* process.c: read_process_output: hard coded 4096 bytes read limit
@ 2013-06-22 10:05 Miguel Guedes
2013-06-22 17:27 ` Paul Eggert
2013-06-23 9:28 ` Andreas Schwab
0 siblings, 2 replies; 8+ messages in thread
From: Miguel Guedes @ 2013-06-22 10:05 UTC (permalink / raw)
To: emacs-devel
Hello List,
In process.c, function read_process_output, all reads are limited to a
maximum of 4096 bytes. What is the rationale behind imposing a hardcoded
limit of 4096 bytes per read from a process channel? (why isn't the
user allowed to specify this read limit when creating a process/
connection?)
A minor mode I've written that sometimes receives 500-800KB of data as a
response from an async network connection (opened via make-network-
process) takes several seconds to fully receive the data due to the hard
coded limit mentioned above and the fact that emacs waits between reads
(probably in wait_reading_process_output upon receiving a signal in
sigchld_handler).
--
Miguel
^ permalink raw reply [flat|nested] 8+ messages in thread
* Re: process.c: read_process_output: hard coded 4096 bytes read limit
2013-06-22 10:05 process.c: read_process_output: hard coded 4096 bytes read limit Miguel Guedes
@ 2013-06-22 17:27 ` Paul Eggert
2013-06-23 8:59 ` Miguel Guedes
2013-06-23 9:28 ` Andreas Schwab
1 sibling, 1 reply; 8+ messages in thread
From: Paul Eggert @ 2013-06-22 17:27 UTC (permalink / raw)
To: Miguel Guedes; +Cc: emacs-devel
On 06/22/13 03:05, Miguel Guedes wrote:
> In process.c, function read_process_output, all reads are limited to a
> maximum of 4096 bytes. What is the rationale behind imposing a hardcoded
> limit of 4096 bytes per read from a process channel? (why isn't the
> user allowed to specify this read limit when creating a process/
> connection?)
I don't know, and that limit has bothered me in the past, too.
It's a simple matter to increase it to 16 K bytes; does the
patch below help your performance?
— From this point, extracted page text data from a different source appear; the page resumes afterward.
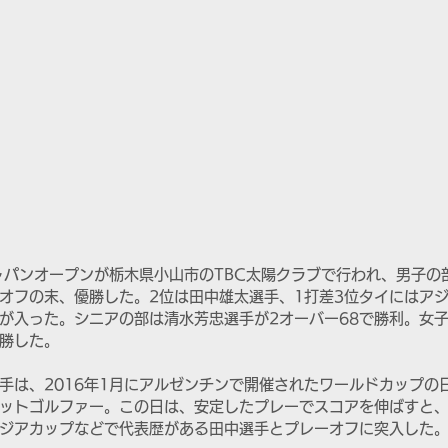
ャパンオープンが栃木県小山市のTBC太陽クラブで行われ、男子の
ーオフの末、優勝した。2位は田中雄太選手、1打差3位タイにはア
が入った。シニアの部は清水芳忠選手が2オーバー68で勝利。女
圧勝した。
手は、2016年1月にアルゼンチンで開催されたワールドカップの
ットゴルファー。この日は、安定したプレーでスコアを伸ばすと、
ジアカップなどで代表歴がある田中選手とプレーオフに突入した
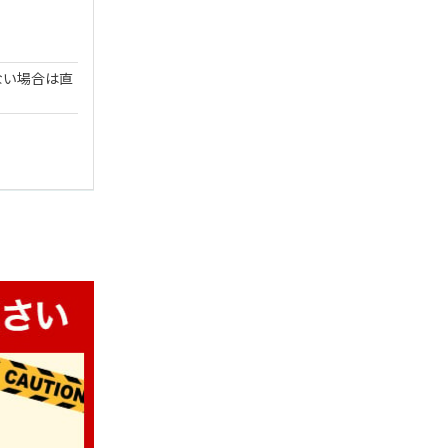
ない場合は直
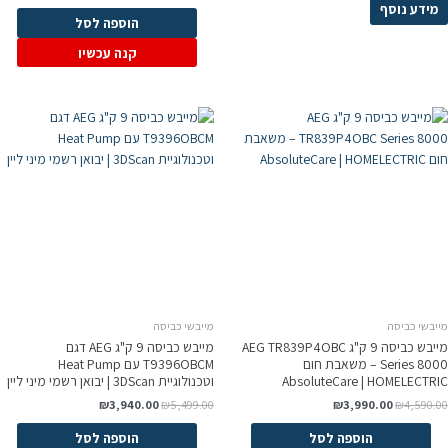
מידע נוסף
הוספה לסל
קנה עכשיו
מייבשי כביסה
מייבשי כביסה
מייבש כביסה 9 ק"ג AEG TR839P4OBC
מייבש כביסה 9 ק"ג AEG דגם
Series 8000 – משאבת חום
T9396OBCM עם Heat Pump
AbsoluteCare | HOMELECTRIC
וטכנולוגיית 3DScan | יבואן רשמי מיני ליין
₪
3,940.00
₪
5,499.00
₪
3,990.00
₪
4,590.00
הוספה לסל
הוספה לסל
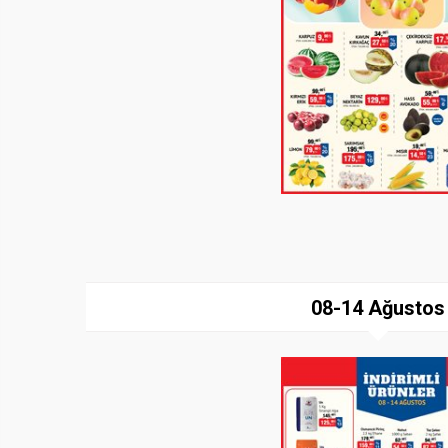
08-14 Ağustos
Paylaş
İndir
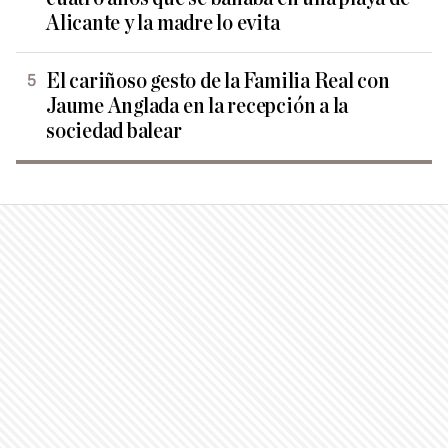
Alicante y la madre lo evita
El cariñoso gesto de la Familia Real con
Jaume Anglada en la recepción a la
sociedad balear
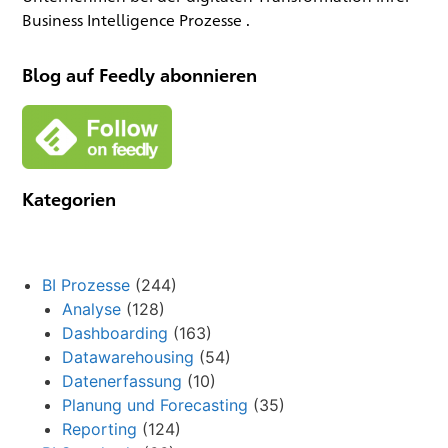
Business Intelligence Prozesse .
Blog auf Feedly abonnieren
Kategorien
BI Prozesse
(244)
Analyse
(128)
Dashboarding
(163)
Datawarehousing
(54)
Datenerfassung
(10)
Planung und Forecasting
(35)
Reporting
(124)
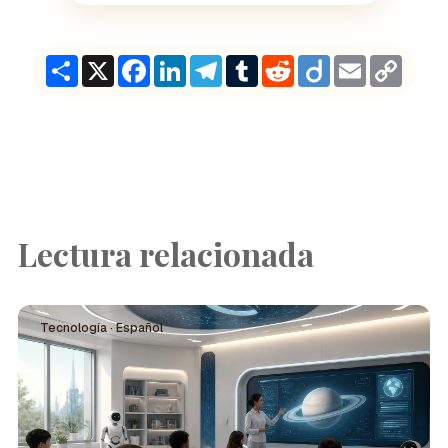
Share
X
Facebook
LinkedIn
Telegram
Tumblr
Reddit
Diigo
Email
Copy
Link
Lectura relacionada
Tecnología · Español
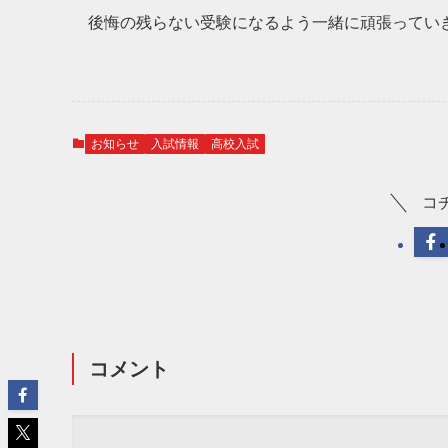
後悔の残らない受験になるよう一緒に頑張ってい
お知らせ
入試情報
高校入試
コ
コメント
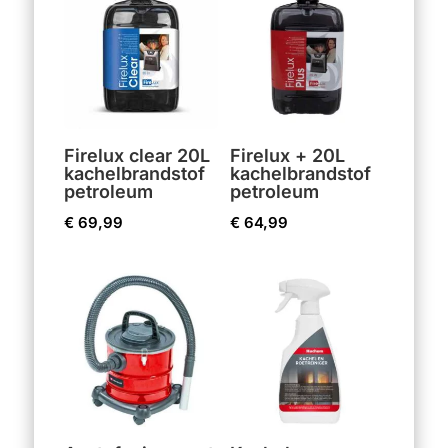
Firelux clear 20L
Firelux + 20L
kachelbrandstof
kachelbrandstof
petroleum
petroleum
€
69,99
€
64,99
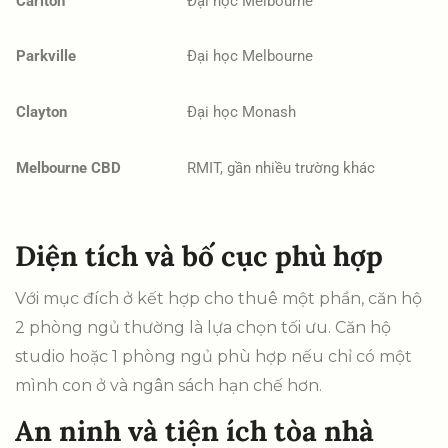
Carlton
Đại học Melbourne
Parkville
Đại học Melbourne
Clayton
Đại học Monash
Melbourne CBD
RMIT, gần nhiều trường khác
Diện tích và bố cục phù hợp
Với mục đích ở kết hợp cho thuê một phần, căn hộ
2 phòng ngủ thường là lựa chọn tối ưu. Căn hộ
studio hoặc 1 phòng ngủ phù hợp nếu chỉ có một
mình con ở và ngân sách hạn chế hơn.
An ninh và tiện ích tòa nhà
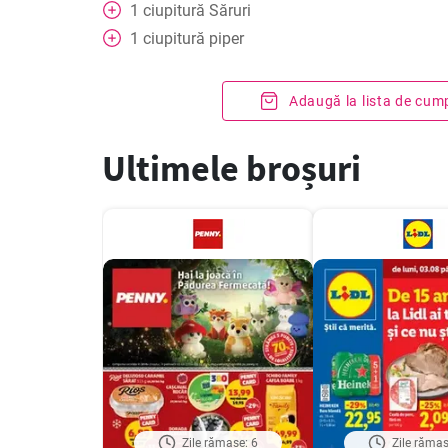
1
ciupitură
Săruri
1
ciupitură
piper
Adaugă la lista de cum
Ultimele broșuri
Zile rămase: 6
Zile rămas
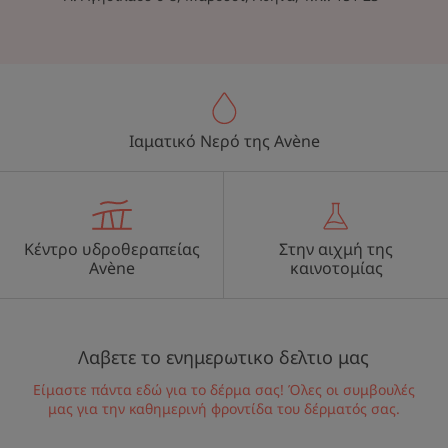
Ιαματικό Νερό της Avène
Κέντρο υδροθεραπείας
Στην αιχμή της
Avène
καινοτομίας
Λαβετε το ενημερωτικο δελτιο μας
Είμαστε πάντα εδώ για το δέρμα σας! Όλες οι συμβουλές
μας για την καθημερινή φροντίδα του δέρματός σας.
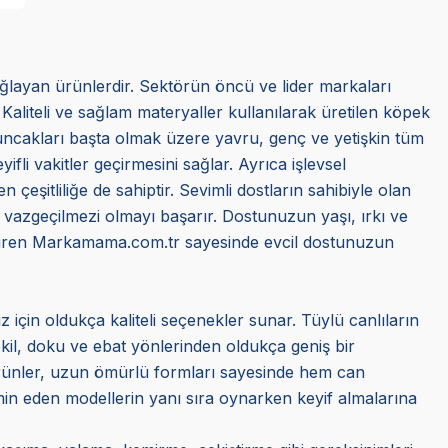
ağlayan ürünlerdir. Sektörün öncü ve lider markaları
 Kaliteli ve sağlam materyaller kullanılarak üretilen köpek
oyuncakları başta olmak üzere yavru, genç ve yetişkin tüm
li vakitler geçirmesini sağlar. Ayrıca işlevsel
 çeşitliliğe de sahiptir. Sevimli dostların sahibiyle olan
e vazgeçilmezi olmayı başarır. Dostunuzun yaşı, ırkı ve
getiren Markamama.com.tr sayesinde evcil dostunuzun
z için oldukça kaliteli seçenekler sunar. Tüylü canlıların
ekil, doku ve ebat yönlerinden oldukça geniş bir
ürünler, uzun ömürlü formları sayesinde hem can
min eden modellerin yanı sıra oynarken keyif almalarına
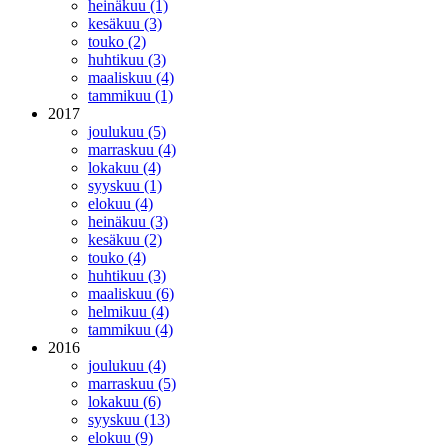
heinäkuu (1)
kesäkuu (3)
touko (2)
huhtikuu (3)
maaliskuu (4)
tammikuu (1)
2017
joulukuu (5)
marraskuu (4)
lokakuu (4)
syyskuu (1)
elokuu (4)
heinäkuu (3)
kesäkuu (2)
touko (4)
huhtikuu (3)
maaliskuu (6)
helmikuu (4)
tammikuu (4)
2016
joulukuu (4)
marraskuu (5)
lokakuu (6)
syyskuu (13)
elokuu (9)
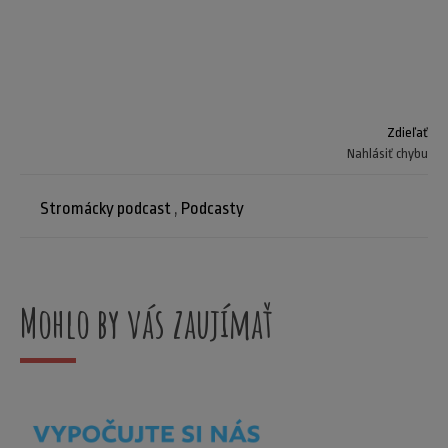
Zdieľať
Nahlásiť chybu
Stromácky podcast
,
Podcasty
Mohlo by vás zaujímať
If so, I can install it.
Letting the user specify a larger limit
might make sense, but would take a bit of thought and hacking.
=== modified file 'src/coding.h'
--- src/coding.h 2013-05-22 14:53:21 +0000
+++ src/coding.h 2013-06-22 16:53:36 +0000
@@ -399,6 +399,7 @@
int rejected;
};
+enum { CARRYOVER_BYTES_MAX = 64 };
struct coding_system
{
@@ -491,7 +492,7 @@
/* Set to 1 if charbuf contains an annotation. */
unsigned annotated : 1;
- unsigned char carryover[64];
+ unsigned char carryover[CARRYOVER_BYTES_MAX];
int carryover_bytes;
int default_char;
=== modified file 'src/process.c'
--- src/process.c 2013-06-22 16:43:39 +0000
+++ src/process.c 2013-06-22 17:08:46 +0000
@@ -4949,7 +4949,7 @@
starting with our buffered-ahead character if we have one.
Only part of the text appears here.